The Spectacular Now opens with a male voice-over lamenting a recent breakup. That's the same way (500) Days of Summer—the previous film from screenwriters Scott Neustadter and Michael H. Weber—began, but here the narration comes courtesy of high-school senior Sutter (Miles Teller). He's writing a college application essay about overcoming a challenge, and this opening establishes his flip attitude. It's accompanied by a montage of Sutter pounding shots among packs of friends, sometimes poolside: This hard-drinking bro just wants to have fun, and he's down about losing his ex, because, he plaintively says, "We were the life of the party." Given the film's pedigree and setup, you half expect a manic pixie dream girl to come along and school Sutter on being real.
So that Sutter befriends and then falls for off-the-radar Aimee (The Descendants' Shailene Woodley)—a sweet, manga-reading girl who's happily not reduced to school nerd or outcast status by director James Ponsoldt—feels all the more refreshing. Aimee is a perfect foil to suave Sutter, her smiles endearingly goofy and the oiliness of her skin suitably teenaged. As unabashedly sincere as the film itself, it seems she'll unleash Sutter's inner angel.
But The Spectacular Now here again surprises, cementing it as more than just another teen movie. It turns out that first impression of Sutter was wrong. But the character's shoes are tough to fill. Though Teller is an amiable presence, he can't quite match the naturalistic radiance of Woodley, emotionally transparent and exuding the air of abandonment that accompanies first love—unquestioningly embracing Sutter right after a near-catastrophic argument, for example. In fairness, Teller is asked to pull off a feat: project an offhand charisma akin to that of a young John Cusack-cum-Matthew Broderick.
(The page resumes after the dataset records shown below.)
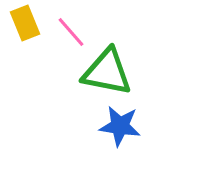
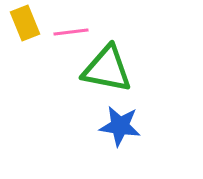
pink line: rotated 56 degrees counterclockwise
green triangle: moved 3 px up
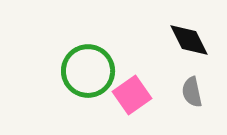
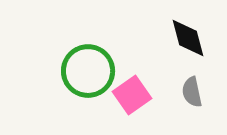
black diamond: moved 1 px left, 2 px up; rotated 12 degrees clockwise
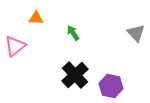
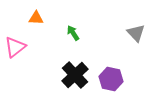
pink triangle: moved 1 px down
purple hexagon: moved 7 px up
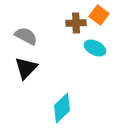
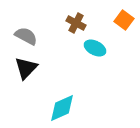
orange square: moved 25 px right, 5 px down
brown cross: rotated 30 degrees clockwise
cyan diamond: rotated 20 degrees clockwise
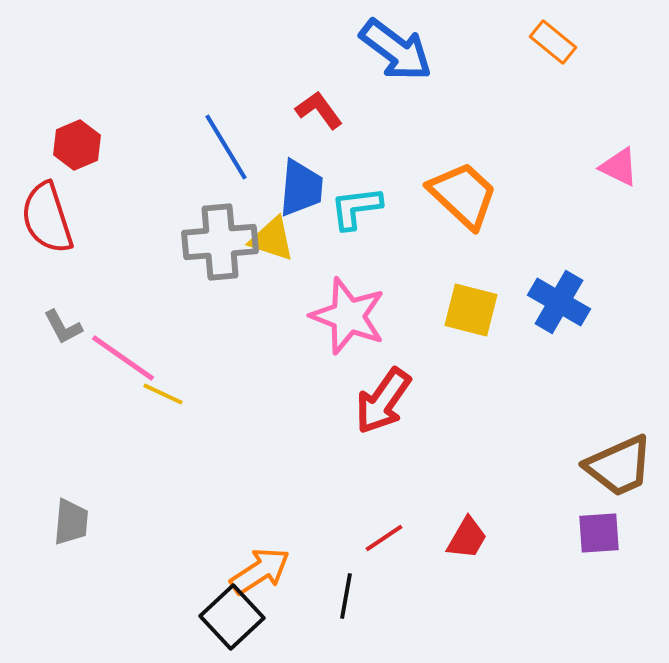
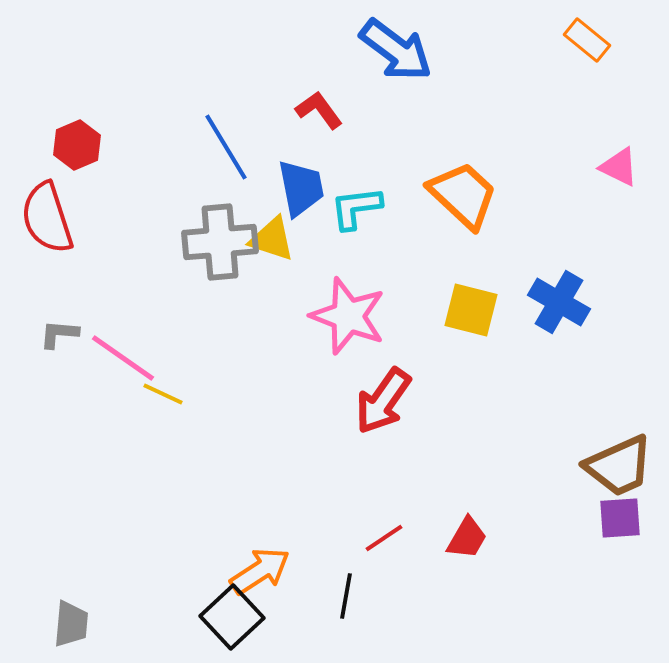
orange rectangle: moved 34 px right, 2 px up
blue trapezoid: rotated 16 degrees counterclockwise
gray L-shape: moved 4 px left, 7 px down; rotated 123 degrees clockwise
gray trapezoid: moved 102 px down
purple square: moved 21 px right, 15 px up
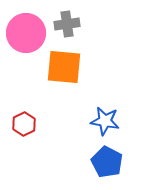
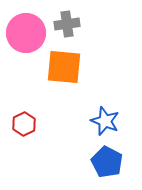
blue star: rotated 12 degrees clockwise
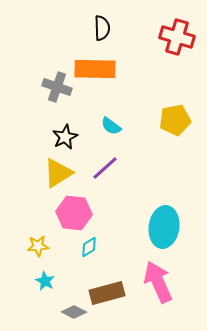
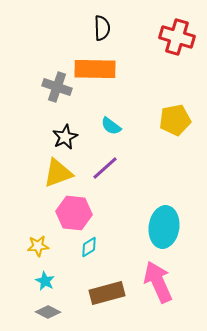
yellow triangle: rotated 12 degrees clockwise
gray diamond: moved 26 px left
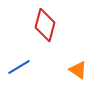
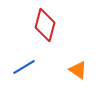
blue line: moved 5 px right
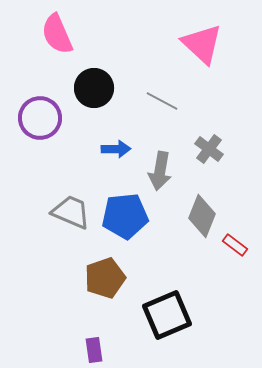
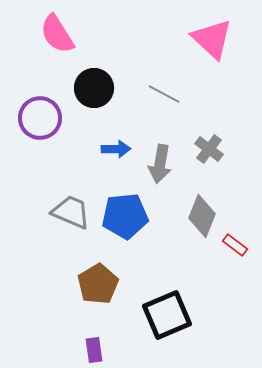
pink semicircle: rotated 9 degrees counterclockwise
pink triangle: moved 10 px right, 5 px up
gray line: moved 2 px right, 7 px up
gray arrow: moved 7 px up
brown pentagon: moved 7 px left, 6 px down; rotated 12 degrees counterclockwise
Like (500) Days, The Spectacular Now is ultimately about a boy, in this case one seeking an absent dad. As a result, the women in his life, including his mother (Jennifer Jason Leigh), tend to fall by the wayside. But if the film's lesson—that Sutter must make peace with his past in order to confront his future—seems a bit pat, well, arriving at a personal understanding of such clichés is part of coming of age.
Critic's Grade: B
SEE IT: The Spectacular Now is rated R. It opens Friday at Living Room Theaters.